Maes has been disavowed by pillars of the Republican establishment — including former Sen. Hank Brown and current U.S. Senate candidate Ken Buck. The chairman of the state Republican Party flatly said Maes is not running a professional campaign and called on him to drop out before ballots were printed Sept. 3. The Republican Governors Assn. refuses to help fund his campaign.
Several tea party groups have withdrawn their backing after it was revealed that Maes misrepresented how he left a Kansas police department, incurred record campaign fines and called Denver’s bike-swap program a United Nations plot.
The question now is who will benefit from Maes’ hemorrhaging support — his Democratic opponent, Denver Mayor John Hickenlooper, or former GOP Rep. Tom Tancredo, who is running as a third-party candidate because he thinks Maes is unelectable?
“What may happen is that, with a bit of time, Tancredo becomes viewed as the other major candidate,” said Kenneth Bickers, a political scientist at the University of Colorado, who added that he is still reeling from the latest twists in the race. “I didn’t see this coming 10 days ago.”
Janet Rowland, a Mesa County commissioner who is active in the tea party movement, was one of nearly two dozen Republicans who announced recently that they were switching allegiance to Tancredo.
She said in an interview that this is the first time she hasn’t backed a GOP nominee. The entire saga, she added, is a cautionary tale for the insurgent tea party.
“There is a belief by people who are fed up with government that, if they get somebody who hasn’t been in politics, they will somehow be more pure,” Rowland said.
Maes spokesman Nate Strauch said the establishment’s abandonment of the candidate was worrisome.
“The Republican Party in the state has a very specific process for how it chooses its nominees,” Strauch said. “It’s a process that Dan Maes won fair and square.” To turn around and say the votes of those 200,000 people who voted for him “don’t count, to reward someone who circumvented the process, sets a dangerous precedent.”
Strauch added that many tea party groups still supported Maes.
Maes was a long shot in the Republican primary, up against former Rep. Scott McInnis. He touted himself as a successful businessman, but tax records showed that some years he made little money. A supporter said Maes asked her for help paying his mortgage. He received a record $17,000 campaign fine for paying himself more than $40,000 from his campaign contributions for mileage.
Still, when McInnis acknowledged that he plagiarized a paper on water issues that he was paid $300,000 to write, Maes’ support surged. He won the nomination by about 1% of the primary vote.

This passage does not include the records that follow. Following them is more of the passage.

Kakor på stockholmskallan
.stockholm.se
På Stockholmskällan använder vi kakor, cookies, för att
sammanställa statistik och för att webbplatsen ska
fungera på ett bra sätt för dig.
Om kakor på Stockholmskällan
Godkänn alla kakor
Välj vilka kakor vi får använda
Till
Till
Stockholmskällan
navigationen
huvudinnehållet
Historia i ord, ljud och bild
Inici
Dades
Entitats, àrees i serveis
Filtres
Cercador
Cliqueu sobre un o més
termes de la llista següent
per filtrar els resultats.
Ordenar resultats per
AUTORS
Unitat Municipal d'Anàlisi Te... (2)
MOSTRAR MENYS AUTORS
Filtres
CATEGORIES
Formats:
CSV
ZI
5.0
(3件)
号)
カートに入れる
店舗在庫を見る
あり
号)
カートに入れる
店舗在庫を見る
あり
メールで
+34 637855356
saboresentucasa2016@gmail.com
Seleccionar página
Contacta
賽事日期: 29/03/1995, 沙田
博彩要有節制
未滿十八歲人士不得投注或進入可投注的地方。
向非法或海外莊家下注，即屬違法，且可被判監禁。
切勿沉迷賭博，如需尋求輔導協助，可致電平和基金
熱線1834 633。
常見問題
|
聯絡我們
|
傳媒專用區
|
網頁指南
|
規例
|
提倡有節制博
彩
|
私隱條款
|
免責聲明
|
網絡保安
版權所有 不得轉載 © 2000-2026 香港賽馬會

Two weeks later, the Denver Post reported that Maes’ story about how he left a small-town Kansas police department was false. Maes had said he was fired because he had been working undercover for the Kansas Bureau of Investigation, but Kansas officials said Maes never worked for them.
Right away, prominent Republicans began calling for Maes to drop out of the race before ballots were printed, including state party Chairman Dick Wadhams. Maes refused. He raised only $50,000 in August — less than a quarter of Tancredo’s haul and an eighth of Hickenlooper’s.
In an interview, Wadhams noted that Maes is still the party’s nominee but worried that he has yet to assemble a professional campaign team. “To run a real, competitive race in Colorado, you have to have a real campaign,” Wadhams said.
Strauch said Maes was not planning to hire any political professionals: “He won the nomination on a shoestring and he’s using a similar strategy in the general.”
Bay Buchanan, a veteran Washington, D.C.-based operative who is now Tancredo’s campaign manager, contended that the onetime congressman, best known for his hard-line stance against illegal immigration, is the only real conservative opposition to Hickenlooper. “We’ve had enormous movement in the last five to six days,” she said last week.
Hickenlooper spokesman George Merritt said the Democratic nominee “is focused on creating jobs, finding ways to support Colorado business, and promoting education.”
Former Democratic Sen. Gary Hart, who teaches at the University of Colorado-Denver, said that as the GOP nominee, Maes will inevitably receive a large number of votes in November and split the conservative electorate, handing Hickenlooper a victory.
“Tancredo is whistling past the graveyard,” Hart said. “What’s interesting about the race is the disarray in the [Republican] party in general. It sought to embrace the tea party movement. When it did, it bought a whole lot of trouble.”